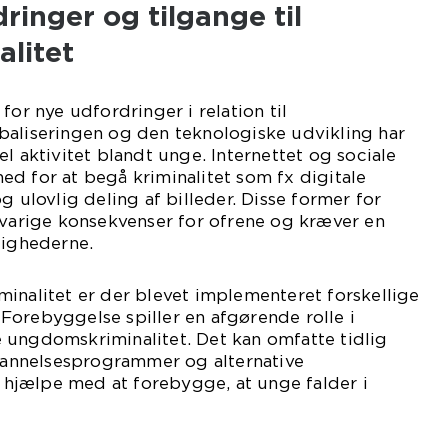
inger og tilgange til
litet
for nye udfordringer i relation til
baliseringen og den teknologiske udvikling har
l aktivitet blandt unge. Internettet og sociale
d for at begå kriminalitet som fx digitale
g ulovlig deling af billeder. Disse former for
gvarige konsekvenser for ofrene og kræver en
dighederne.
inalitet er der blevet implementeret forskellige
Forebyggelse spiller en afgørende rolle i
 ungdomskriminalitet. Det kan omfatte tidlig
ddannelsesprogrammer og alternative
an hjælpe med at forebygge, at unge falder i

* * *

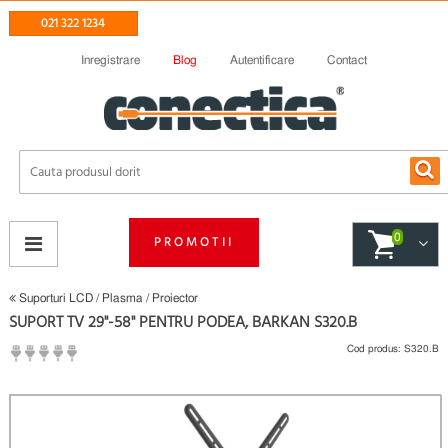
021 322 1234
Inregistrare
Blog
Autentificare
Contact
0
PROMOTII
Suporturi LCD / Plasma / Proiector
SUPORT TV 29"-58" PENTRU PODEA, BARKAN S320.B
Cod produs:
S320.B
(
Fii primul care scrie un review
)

---

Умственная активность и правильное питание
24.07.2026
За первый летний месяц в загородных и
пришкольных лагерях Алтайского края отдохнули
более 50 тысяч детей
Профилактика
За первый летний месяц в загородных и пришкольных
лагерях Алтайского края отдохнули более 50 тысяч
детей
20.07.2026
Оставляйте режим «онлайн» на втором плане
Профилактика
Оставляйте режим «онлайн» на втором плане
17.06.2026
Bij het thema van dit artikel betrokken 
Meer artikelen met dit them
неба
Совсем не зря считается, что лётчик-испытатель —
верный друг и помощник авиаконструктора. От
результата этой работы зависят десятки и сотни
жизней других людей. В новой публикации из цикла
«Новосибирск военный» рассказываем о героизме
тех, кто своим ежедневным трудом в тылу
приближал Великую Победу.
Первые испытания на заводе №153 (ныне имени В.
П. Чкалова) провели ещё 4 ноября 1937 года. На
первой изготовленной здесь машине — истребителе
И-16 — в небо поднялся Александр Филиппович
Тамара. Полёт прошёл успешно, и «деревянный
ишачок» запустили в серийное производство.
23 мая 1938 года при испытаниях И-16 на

** Task prompt **
Within the listing above, the range opens at the line with "Тамара. Полёт прошёл" and closes at the line with "23 мая 1938 года при испытаниях И-16 на". Reproduce exactly the lines of that range, including both ends.

** Output for this exercise **
Тамара. Полёт прошёл успешно, и «деревянный
ишачок» запустили в серийное производство.
23 мая 1938 года при испытаниях И-16 на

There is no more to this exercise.